## Goal of the exercise
In the copy you make, include no pictures, and transcribe every record exactly.

*** Opening of Task input ***

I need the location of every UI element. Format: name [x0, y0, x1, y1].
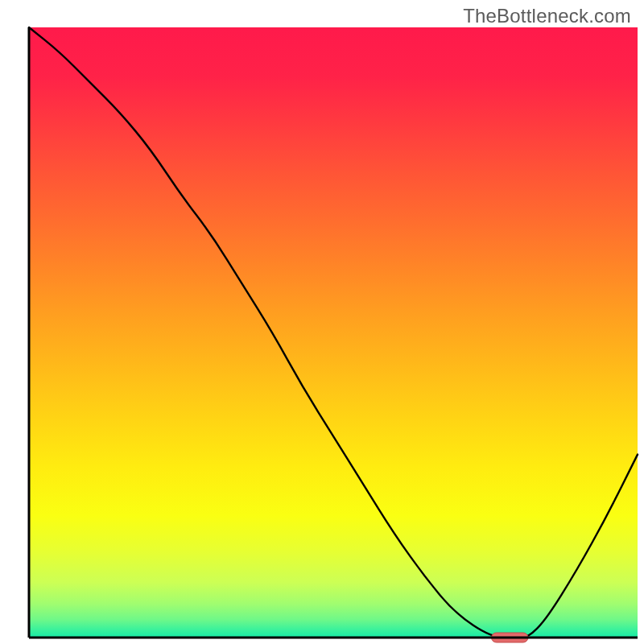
- watermark-text: TheBottleneck.com: [463, 5, 631, 27]
- bottleneck-chart: TheBottleneck.com: [0, 0, 644, 644]
- chart-svg: [0, 0, 644, 644]
- gradient-background: [29, 27, 638, 638]
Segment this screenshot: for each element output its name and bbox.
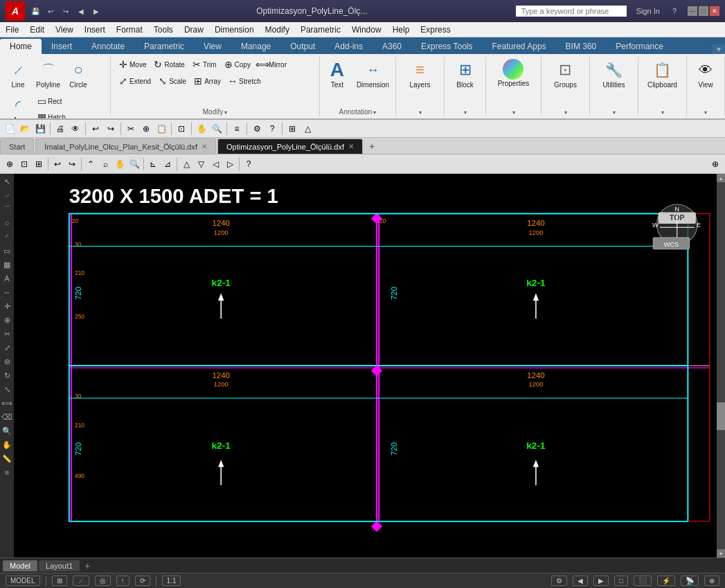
maximize-button[interactable]: □ [699,6,708,16]
draw-polyline-button[interactable]: ⌒ Polyline [33,57,63,91]
groups-button[interactable]: ⊡ Groups [551,57,580,91]
tab-view[interactable]: View [194,39,231,54]
menu-edit[interactable]: Edit [24,22,50,37]
tool-zoom[interactable]: 🔍 [1,425,13,437]
status-connect-btn[interactable]: 📡 [681,576,699,586]
status-notification-btn[interactable]: ⊕ [704,576,719,586]
doc-tab-imalat-close[interactable]: ✕ [202,143,207,150]
status-prev-btn[interactable]: ◀ [573,576,588,586]
modify-array-button[interactable]: ⊞ Array [190,73,223,89]
tool-trim[interactable]: ✂ [1,328,13,340]
vertical-scrollbar[interactable]: ▲ ▼ [717,174,725,558]
scroll-down-arrow[interactable]: ▼ [717,549,725,558]
menu-file[interactable]: File [0,22,24,37]
tool-erase[interactable]: ⌫ [1,411,13,423]
tb-pan[interactable]: ✋ [195,122,208,136]
tool-hatch[interactable]: ▦ [1,258,13,271]
tab-parametric[interactable]: Parametric [134,39,194,54]
tb-extra1[interactable]: ⊞ [285,122,299,136]
tool-mirror[interactable]: ⟺ [1,397,13,409]
tab-a360[interactable]: A360 [373,39,411,54]
tool-text[interactable]: A [1,272,13,285]
clipboard-button[interactable]: 📋 Clipboard [645,57,680,91]
layers-button[interactable]: ≡ Layers [406,57,434,91]
ribbon-expand-btn[interactable]: ▾ [713,44,725,54]
tb2-btn10[interactable]: ⊾ [146,157,160,171]
tab-addins[interactable]: Add-ins [325,39,373,54]
menu-parametric[interactable]: Parametric [295,22,346,37]
minimize-button[interactable]: — [688,6,697,16]
status-fullscreen-btn[interactable]: ⬛ [634,576,652,586]
doc-tab-imalat[interactable]: İmalat_PolyLine_Olcu_Plan_Kesit_Ölçülü.d… [35,139,216,154]
tool-copy[interactable]: ⊕ [1,314,13,326]
modify-extend-button[interactable]: ⤢ Extend [115,73,153,89]
modify-move-button[interactable]: ✛ Move [115,57,148,72]
menu-view[interactable]: View [50,22,79,37]
status-snap-btn[interactable]: ⟋ [73,576,89,586]
tb2-btn3[interactable]: ⊞ [32,157,46,171]
tab-annotate[interactable]: Annotate [82,39,134,54]
doc-tab-optimizasyon-close[interactable]: ✕ [348,143,354,150]
modify-mirror-button[interactable]: ⟺ Mirror [254,57,289,72]
tb-properties[interactable]: ⚙ [250,122,264,136]
tb2-btn4[interactable]: ↩ [51,157,64,171]
tab-layout1[interactable]: Layout1 [39,560,80,571]
tb-undo[interactable]: ↩ [89,122,102,136]
status-next-btn[interactable]: ▶ [593,576,609,586]
tab-output[interactable]: Output [280,39,325,54]
tab-express-tools[interactable]: Express Tools [411,39,482,54]
tb-save[interactable]: 💾 [33,122,47,136]
tool-select[interactable]: ↖ [1,175,13,188]
tb-paste[interactable]: 📋 [154,122,168,136]
tb2-btn7[interactable]: ⌕ [98,157,112,171]
block-button[interactable]: ⊞ Block [451,57,479,91]
tb-new[interactable]: 📄 [3,122,17,136]
tb2-btn8[interactable]: ✋ [113,157,127,171]
sign-in-button[interactable]: Sign In [632,6,664,17]
tool-rect[interactable]: ▭ [1,244,13,257]
tb2-btn5[interactable]: ↪ [65,157,79,171]
doc-tab-optimizasyon[interactable]: Optimizasyon_PolyLine_Ölçülü.dxf ✕ [217,139,363,154]
status-customize-btn[interactable]: ⚙ [551,576,567,586]
menu-help[interactable]: Help [387,22,415,37]
status-perf-btn[interactable]: ⚡ [657,576,675,586]
back-button[interactable]: ◀ [75,5,87,17]
draw-arc-button[interactable]: ◜ Arc [4,92,32,120]
status-workspace-btn[interactable]: □ [614,576,628,586]
tb2-end-btn[interactable]: ⊕ [708,157,722,171]
status-osnap-btn[interactable]: ⟳ [135,576,150,586]
tool-polyline[interactable]: ⌒ [1,203,13,215]
annotation-dimension-button[interactable]: ↔ Dimension [354,57,392,91]
tb2-btn15[interactable]: ▷ [223,157,237,171]
tab-manage[interactable]: Manage [231,39,280,54]
menu-modify[interactable]: Modify [260,22,295,37]
help-button[interactable]: ? [668,6,681,17]
tb2-btn11[interactable]: ⊿ [161,157,174,171]
tool-circle[interactable]: ○ [1,217,13,229]
tb2-btn2[interactable]: ⊡ [17,157,31,171]
menu-draw[interactable]: Draw [179,22,209,37]
tab-performance[interactable]: Performance [606,39,673,54]
draw-hatch-button[interactable]: ▦ Hatch [33,109,68,120]
canvas-area[interactable]: 3200 X 1500 ADET = 1 [14,174,725,558]
status-model-btn[interactable]: MODEL [6,576,40,586]
annotation-text-button[interactable]: A Text [323,57,351,91]
tb-zoom[interactable]: 🔍 [210,122,224,136]
tb2-btn6[interactable]: ⌃ [84,157,98,171]
tb-help[interactable]: ? [265,122,279,136]
tool-line[interactable]: ⟋ [1,189,13,202]
tool-arc[interactable]: ◜ [1,231,13,243]
modify-trim-button[interactable]: ✂ Trim [188,57,219,72]
draw-rect-button[interactable]: ▭ Rect [33,93,68,109]
menu-insert[interactable]: Insert [79,22,111,37]
tool-move[interactable]: ✛ [1,300,13,312]
forward-button[interactable]: ▶ [90,5,102,17]
draw-line-button[interactable]: ⟋ Line [4,57,32,91]
tb-extra2[interactable]: △ [301,122,314,136]
tool-pan[interactable]: ✋ [1,438,13,451]
status-grid-btn[interactable]: ⊞ [52,576,67,586]
tb2-btn12[interactable]: △ [179,157,193,171]
modify-copy-button[interactable]: ⊕ Copy [220,57,253,72]
tb2-btn16[interactable]: ? [242,157,256,171]
utilities-button[interactable]: 🔧 Utilities [600,57,627,91]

*** Close of Task input ***

## Answer area
I need the location of every UI element. Format: name [x0, y0, x1, y1].
- watermark-text: TheBottleneck.com: [463, 5, 631, 27]
- bottleneck-chart: TheBottleneck.com: [0, 0, 644, 644]
- chart-svg: [0, 0, 644, 644]
- gradient-background: [29, 27, 638, 638]
Segment this screenshot: for each element output its name and bbox.
maximize-button[interactable]: □ [699,6,708,16]
draw-polyline-button[interactable]: ⌒ Polyline [33,57,63,91]
groups-button[interactable]: ⊡ Groups [551,57,580,91]
tab-view[interactable]: View [194,39,231,54]
menu-edit[interactable]: Edit [24,22,50,37]
tool-zoom[interactable]: 🔍 [1,425,13,437]
status-connect-btn[interactable]: 📡 [681,576,699,586]
status-notification-btn[interactable]: ⊕ [704,576,719,586]
doc-tab-imalat-close[interactable]: ✕ [202,143,207,150]
status-prev-btn[interactable]: ◀ [573,576,588,586]
modify-array-button[interactable]: ⊞ Array [190,73,223,89]
tool-trim[interactable]: ✂ [1,328,13,340]
vertical-scrollbar[interactable]: ▲ ▼ [717,174,725,558]
scroll-down-arrow[interactable]: ▼ [717,549,725,558]
menu-file[interactable]: File [0,22,24,37]
tool-erase[interactable]: ⌫ [1,411,13,423]
tb-pan[interactable]: ✋ [195,122,208,136]
tool-hatch[interactable]: ▦ [1,258,13,271]
tab-parametric[interactable]: Parametric [134,39,194,54]
tb-extra1[interactable]: ⊞ [285,122,299,136]
tool-mirror[interactable]: ⟺ [1,397,13,409]
tab-a360[interactable]: A360 [373,39,411,54]
tool-text[interactable]: A [1,272,13,285]
clipboard-button[interactable]: 📋 Clipboard [645,57,680,91]
layers-button[interactable]: ≡ Layers [406,57,434,91]
ribbon-expand-btn[interactable]: ▾ [713,44,725,54]
tb2-btn10[interactable]: ⊾ [146,157,160,171]
tab-addins[interactable]: Add-ins [325,39,373,54]
menu-parametric[interactable]: Parametric [295,22,346,37]
minimize-button[interactable]: — [688,6,697,16]
status-fullscreen-btn[interactable]: ⬛ [634,576,652,586]
doc-tab-imalat[interactable]: İmalat_PolyLine_Olcu_Plan_Kesit_Ölçülü.d… [35,139,216,154]
tool-copy[interactable]: ⊕ [1,314,13,326]
modify-extend-button[interactable]: ⤢ Extend [115,73,153,89]
modify-move-button[interactable]: ✛ Move [115,57,148,72]
menu-view[interactable]: View [50,22,79,37]
status-snap-btn[interactable]: ⟋ [73,576,89,586]
tb2-btn3[interactable]: ⊞ [32,157,46,171]
tab-annotate[interactable]: Annotate [82,39,134,54]
doc-tab-optimizasyon-close[interactable]: ✕ [348,143,354,150]
modify-mirror-button[interactable]: ⟺ Mirror [254,57,289,72]
tb-properties[interactable]: ⚙ [250,122,264,136]
tb2-btn4[interactable]: ↩ [51,157,64,171]
tab-layout1[interactable]: Layout1 [39,560,80,571]
tb-undo[interactable]: ↩ [89,122,102,136]
status-next-btn[interactable]: ▶ [593,576,609,586]
tab-output[interactable]: Output [280,39,325,54]
tab-express-tools[interactable]: Express Tools [411,39,482,54]
tb-save[interactable]: 💾 [33,122,47,136]
tool-select[interactable]: ↖ [1,175,13,188]
tb-paste[interactable]: 📋 [154,122,168,136]
tb2-btn7[interactable]: ⌕ [98,157,112,171]
block-button[interactable]: ⊞ Block [451,57,479,91]
tb-new[interactable]: 📄 [3,122,17,136]
tb2-btn8[interactable]: ✋ [113,157,127,171]
sign-in-button[interactable]: Sign In [632,6,664,17]
tool-rect[interactable]: ▭ [1,244,13,257]
tb2-btn5[interactable]: ↪ [65,157,79,171]
doc-tab-optimizasyon[interactable]: Optimizasyon_PolyLine_Ölçülü.dxf ✕ [217,139,363,154]
status-customize-btn[interactable]: ⚙ [551,576,567,586]
menu-help[interactable]: Help [387,22,415,37]
status-perf-btn[interactable]: ⚡ [657,576,675,586]
back-button[interactable]: ◀ [75,5,87,17]
draw-arc-button[interactable]: ◜ Arc [4,92,32,120]
status-workspace-btn[interactable]: □ [614,576,628,586]
tb2-end-btn[interactable]: ⊕ [708,157,722,171]
status-osnap-btn[interactable]: ⟳ [135,576,150,586]
tool-polyline[interactable]: ⌒ [1,203,13,215]
annotation-dimension-button[interactable]: ↔ Dimension [354,57,392,91]
tb2-btn15[interactable]: ▷ [223,157,237,171]
tab-manage[interactable]: Manage [231,39,280,54]
menu-modify[interactable]: Modify [260,22,295,37]
help-button[interactable]: ? [668,6,681,17]
tb2-btn11[interactable]: ⊿ [161,157,174,171]
tool-circle[interactable]: ○ [1,217,13,229]
tb2-btn2[interactable]: ⊡ [17,157,31,171]
menu-draw[interactable]: Draw [179,22,209,37]
tab-performance[interactable]: Performance [606,39,673,54]
draw-hatch-button[interactable]: ▦ Hatch [33,109,68,120]
canvas-area[interactable]: 3200 X 1500 ADET = 1 [14,174,725,558]
status-model-btn[interactable]: MODEL [6,576,40,586]
annotation-text-button[interactable]: A Text [323,57,351,91]
tb-zoom[interactable]: 🔍 [210,122,224,136]
tb2-btn6[interactable]: ⌃ [84,157,98,171]
tb-help[interactable]: ? [265,122,279,136]
tool-line[interactable]: ⟋ [1,189,13,202]
tool-arc[interactable]: ◜ [1,231,13,243]
modify-trim-button[interactable]: ✂ Trim [188,57,219,72]
draw-rect-button[interactable]: ▭ Rect [33,93,68,109]
menu-insert[interactable]: Insert [79,22,111,37]
tool-move[interactable]: ✛ [1,300,13,312]
forward-button[interactable]: ▶ [90,5,102,17]
draw-line-button[interactable]: ⟋ Line [4,57,32,91]
tb-extra2[interactable]: △ [301,122,314,136]
tool-pan[interactable]: ✋ [1,438,13,451]
status-grid-btn[interactable]: ⊞ [52,576,67,586]
tb2-btn12[interactable]: △ [179,157,193,171]
modify-copy-button[interactable]: ⊕ Copy [220,57,253,72]
tb2-btn16[interactable]: ? [242,157,256,171]
utilities-button[interactable]: 🔧 Utilities [600,57,627,91]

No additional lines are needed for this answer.